**EXERCISE DIRECTIONS:** Wherever the string "Section" shows up in the data below, copy the whole line.

**DATA FOR PROCESSING:**

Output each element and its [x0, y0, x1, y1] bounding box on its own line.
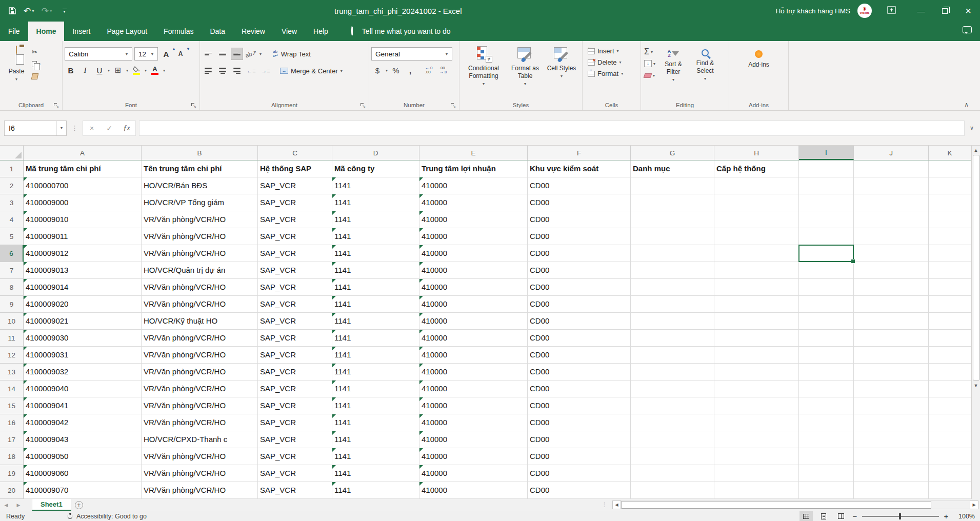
clipboard-dialog-launcher[interactable] — [53, 102, 59, 108]
cell-A5[interactable]: 4100009011 — [24, 228, 142, 245]
column-header-C[interactable]: C — [258, 146, 332, 160]
cell-G19[interactable] — [631, 465, 714, 482]
cell-D17[interactable]: 1141 — [332, 431, 419, 448]
bold-button[interactable]: B — [65, 64, 77, 76]
row-header-11[interactable]: 11 — [0, 330, 24, 347]
increase-decimal-button[interactable]: ←.0.00 — [423, 64, 435, 76]
cell-G5[interactable] — [631, 228, 714, 245]
underline-button[interactable]: U — [93, 64, 106, 76]
cell-K12[interactable] — [929, 347, 971, 364]
cell-C10[interactable]: SAP_VCR — [258, 313, 332, 330]
cell-K1[interactable] — [929, 161, 971, 177]
sheet-tab-sheet1[interactable]: Sheet1 — [32, 499, 71, 511]
cell-C20[interactable]: SAP_VCR — [258, 482, 332, 499]
cell-K17[interactable] — [929, 431, 971, 448]
tab-data[interactable]: Data — [202, 22, 233, 41]
orientation-caret-icon[interactable]: ▾ — [259, 52, 262, 56]
cell-B16[interactable]: VR/Văn phòng/VCR/HO — [142, 414, 258, 431]
cell-I17[interactable] — [799, 431, 854, 448]
cell-D19[interactable]: 1141 — [332, 465, 419, 482]
cell-J8[interactable] — [854, 279, 929, 296]
undo-button[interactable]: ↶ ▾ — [24, 6, 34, 16]
cell-G6[interactable] — [631, 245, 714, 262]
column-header-H[interactable]: H — [714, 146, 799, 160]
cell-K15[interactable] — [929, 397, 971, 414]
cell-I3[interactable] — [799, 194, 854, 211]
cell-D3[interactable]: 1141 — [332, 194, 419, 211]
merge-center-caret-icon[interactable]: ▾ — [341, 69, 343, 73]
number-format-combobox[interactable]: General▼ — [371, 47, 452, 61]
cell-H8[interactable] — [714, 279, 799, 296]
cell-D16[interactable]: 1141 — [332, 414, 419, 431]
cell-K14[interactable] — [929, 380, 971, 397]
insert-cells-button[interactable]: Insert▾ — [588, 47, 623, 55]
cell-F13[interactable]: CD00 — [528, 364, 631, 380]
cell-A10[interactable]: 4100009021 — [24, 313, 142, 330]
sort-filter-button[interactable]: AZ Sort & Filter ▾ — [657, 46, 689, 84]
underline-caret-icon[interactable]: ▾ — [108, 68, 110, 73]
formula-bar-resize-handle[interactable]: ⋮ — [70, 124, 79, 132]
cell-J19[interactable] — [854, 465, 929, 482]
insert-function-button[interactable]: ƒx — [118, 124, 135, 132]
cut-button[interactable]: ✂ — [32, 47, 41, 56]
previous-sheet-icon[interactable]: ◀ — [0, 499, 12, 511]
center-button[interactable] — [216, 65, 229, 77]
cell-E9[interactable]: 410000 — [419, 296, 528, 313]
row-header-6[interactable]: 6 — [0, 245, 24, 262]
formula-input[interactable] — [139, 121, 965, 136]
cell-H15[interactable] — [714, 397, 799, 414]
enter-button[interactable]: ✓ — [101, 124, 118, 132]
cell-A8[interactable]: 4100009014 — [24, 279, 142, 296]
cell-G4[interactable] — [631, 211, 714, 228]
cell-B12[interactable]: VR/Văn phòng/VCR/HO — [142, 347, 258, 364]
row-header-8[interactable]: 8 — [0, 279, 24, 296]
cell-A20[interactable]: 4100009070 — [24, 482, 142, 499]
decrease-decimal-button[interactable]: .00→.0 — [437, 64, 449, 76]
borders-caret-icon[interactable]: ▾ — [126, 68, 128, 73]
cell-E18[interactable]: 410000 — [419, 448, 528, 465]
cell-A9[interactable]: 4100009020 — [24, 296, 142, 313]
account-avatar[interactable]: ✳ VinHMS — [857, 4, 872, 18]
tab-view[interactable]: View — [273, 22, 305, 41]
cell-K20[interactable] — [929, 482, 971, 499]
cell-G9[interactable] — [631, 296, 714, 313]
font-size-caret-icon[interactable]: ▼ — [147, 52, 157, 56]
cell-C4[interactable]: SAP_VCR — [258, 211, 332, 228]
delete-cells-button[interactable]: Delete▾ — [588, 58, 623, 66]
cell-E5[interactable]: 410000 — [419, 228, 528, 245]
cell-G13[interactable] — [631, 364, 714, 380]
middle-align-button[interactable] — [216, 48, 229, 60]
minimize-button[interactable]: — — [909, 0, 933, 22]
cell-F3[interactable]: CD00 — [528, 194, 631, 211]
cell-J10[interactable] — [854, 313, 929, 330]
cell-E14[interactable]: 410000 — [419, 380, 528, 397]
redo-caret-icon[interactable]: ▾ — [50, 8, 52, 13]
horizontal-scrollbar-thumb[interactable] — [621, 501, 931, 509]
cell-J5[interactable] — [854, 228, 929, 245]
copy-button[interactable]: ▾ — [32, 59, 41, 69]
cell-H10[interactable] — [714, 313, 799, 330]
cell-B18[interactable]: VR/Văn phòng/VCR/HO — [142, 448, 258, 465]
cell-H4[interactable] — [714, 211, 799, 228]
customize-quick-access-button[interactable]: ▾ — [63, 9, 67, 13]
number-dialog-launcher[interactable] — [450, 102, 456, 108]
cell-A11[interactable]: 4100009030 — [24, 330, 142, 347]
normal-view-button[interactable] — [799, 511, 813, 521]
cell-B9[interactable]: VR/Văn phòng/VCR/HO — [142, 296, 258, 313]
tab-formulas[interactable]: Formulas — [155, 22, 202, 41]
cell-E19[interactable]: 410000 — [419, 465, 528, 482]
vertical-scrollbar[interactable]: ▲ ▼ — [971, 146, 980, 499]
column-header-J[interactable]: J — [854, 146, 929, 160]
cell-F11[interactable]: CD00 — [528, 330, 631, 347]
column-header-B[interactable]: B — [142, 146, 258, 160]
cell-H9[interactable] — [714, 296, 799, 313]
row-header-16[interactable]: 16 — [0, 414, 24, 431]
row-header-19[interactable]: 19 — [0, 465, 24, 482]
cell-D20[interactable]: 1141 — [332, 482, 419, 499]
cell-E11[interactable]: 410000 — [419, 330, 528, 347]
cell-B6[interactable]: VR/Văn phòng/VCR/HO — [142, 245, 258, 262]
cell-H2[interactable] — [714, 177, 799, 194]
cell-J4[interactable] — [854, 211, 929, 228]
cell-D10[interactable]: 1141 — [332, 313, 419, 330]
cell-G12[interactable] — [631, 347, 714, 364]
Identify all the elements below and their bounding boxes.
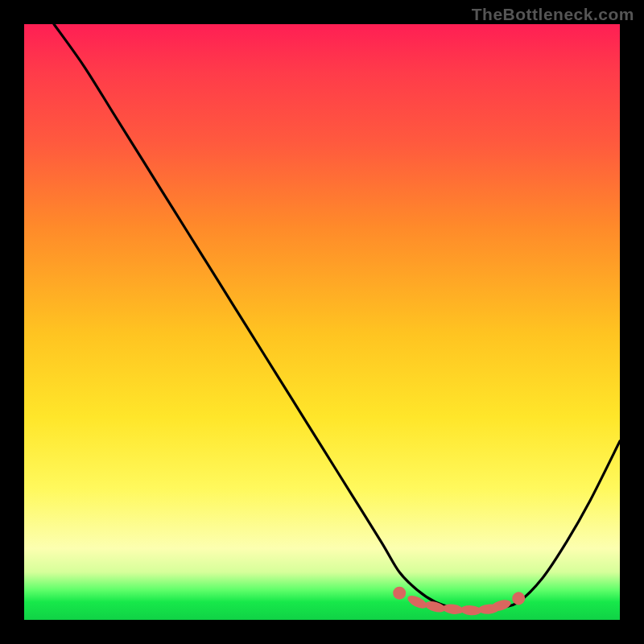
gradient-background [24,24,620,620]
chart-frame: TheBottleneck.com [0,0,644,644]
watermark-text: TheBottleneck.com [472,5,634,24]
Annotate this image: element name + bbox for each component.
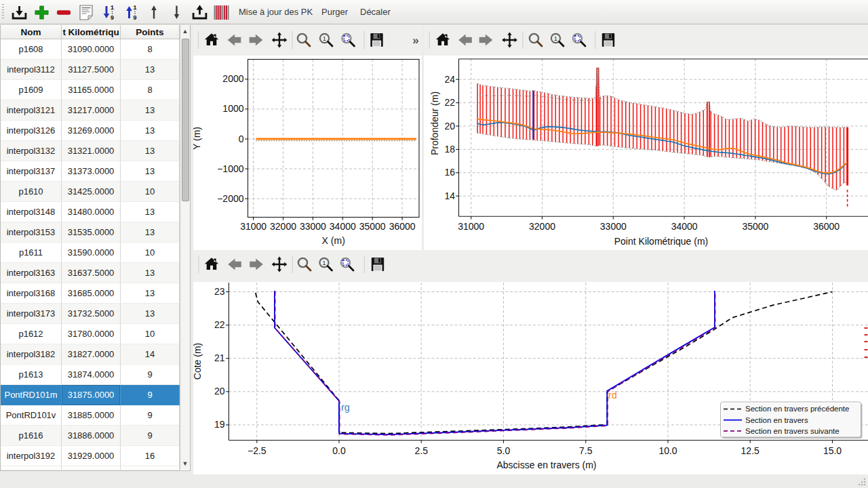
svg-text:34000: 34000 [330,221,356,232]
svg-text:35000: 35000 [359,221,386,232]
svg-text:7.5: 7.5 [579,445,593,456]
svg-text:1: 1 [554,35,557,42]
svg-text:10.0: 10.0 [658,445,677,456]
svg-text:19: 19 [214,419,225,430]
svg-text:X (m): X (m) [322,235,345,246]
svg-text:33000: 33000 [300,221,326,232]
svg-text:1: 1 [111,5,115,12]
svg-text:20: 20 [214,386,225,396]
svg-text:Cote (m): Cote (m) [193,343,203,380]
svg-text:36000: 36000 [813,221,840,232]
svg-text:23: 23 [214,286,225,297]
svg-text:31000: 31000 [458,221,484,232]
svg-text:5.0: 5.0 [497,445,511,456]
svg-text:9: 9 [133,15,136,22]
svg-text:Section en travers suivante: Section en travers suivante [745,427,840,435]
svg-text:12.5: 12.5 [741,445,760,456]
svg-text:31000: 31000 [240,221,267,232]
svg-text:22: 22 [214,319,225,330]
svg-text:32000: 32000 [529,221,555,232]
svg-text:18: 18 [444,144,455,155]
svg-text:36000: 36000 [389,221,416,232]
svg-text:0.0: 0.0 [332,445,346,456]
svg-text:35000: 35000 [742,221,768,232]
svg-text:16: 16 [444,167,455,178]
svg-text:33000: 33000 [600,221,627,232]
svg-text:22: 22 [444,97,455,108]
svg-text:1: 1 [322,259,326,266]
svg-text:1: 1 [323,35,326,42]
svg-text:−2.5: −2.5 [248,445,267,456]
svg-text:rd: rd [608,390,617,401]
svg-text:24: 24 [444,74,455,85]
svg-text:1000: 1000 [222,103,243,114]
svg-text:15.0: 15.0 [823,445,842,456]
svg-text:2000: 2000 [222,73,243,84]
svg-text:21: 21 [214,352,225,363]
svg-text:»: » [412,34,418,47]
svg-text:34000: 34000 [671,221,698,232]
svg-text:Y (m): Y (m) [193,127,202,150]
svg-text:14: 14 [444,190,455,201]
svg-text:rg: rg [341,402,350,413]
svg-text:1: 1 [133,5,137,12]
svg-text:Abscisse en travers (m): Abscisse en travers (m) [496,460,596,470]
svg-text:Point Kilométrique (m): Point Kilométrique (m) [614,236,709,247]
svg-text:2.5: 2.5 [414,445,428,456]
svg-text:Section en travers précédente: Section en travers précédente [745,405,849,413]
svg-text:0: 0 [239,134,244,144]
svg-text:20: 20 [444,121,455,131]
svg-text:9: 9 [111,15,114,22]
svg-text:Section en travers: Section en travers [745,416,808,424]
svg-text:−1000: −1000 [217,163,244,174]
svg-text:Profondeur (m): Profondeur (m) [429,92,440,155]
svg-text:32000: 32000 [270,221,296,232]
svg-text:−2000: −2000 [217,193,244,204]
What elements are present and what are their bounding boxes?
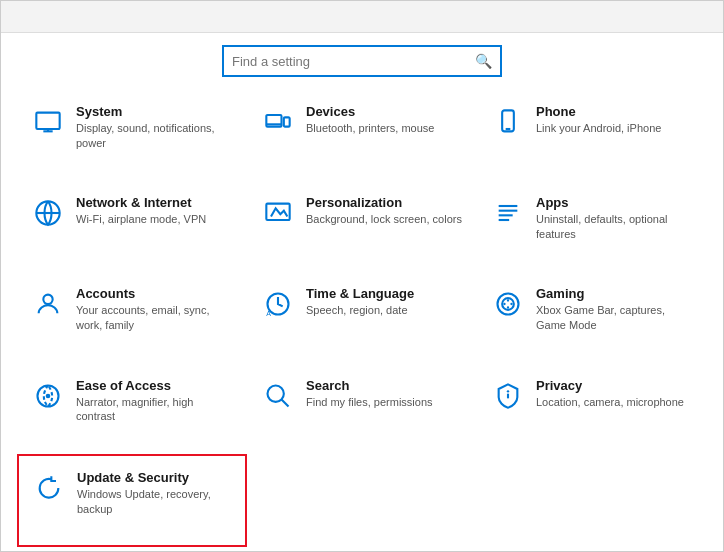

**RESPONSE BELOW:**
svg-text:Section en travers suivante: Section en travers suivante [745,427,840,435]
svg-text:Section en travers précédente: Section en travers précédente [745,405,849,413]
svg-text:Section en travers: Section en travers [745,416,808,424]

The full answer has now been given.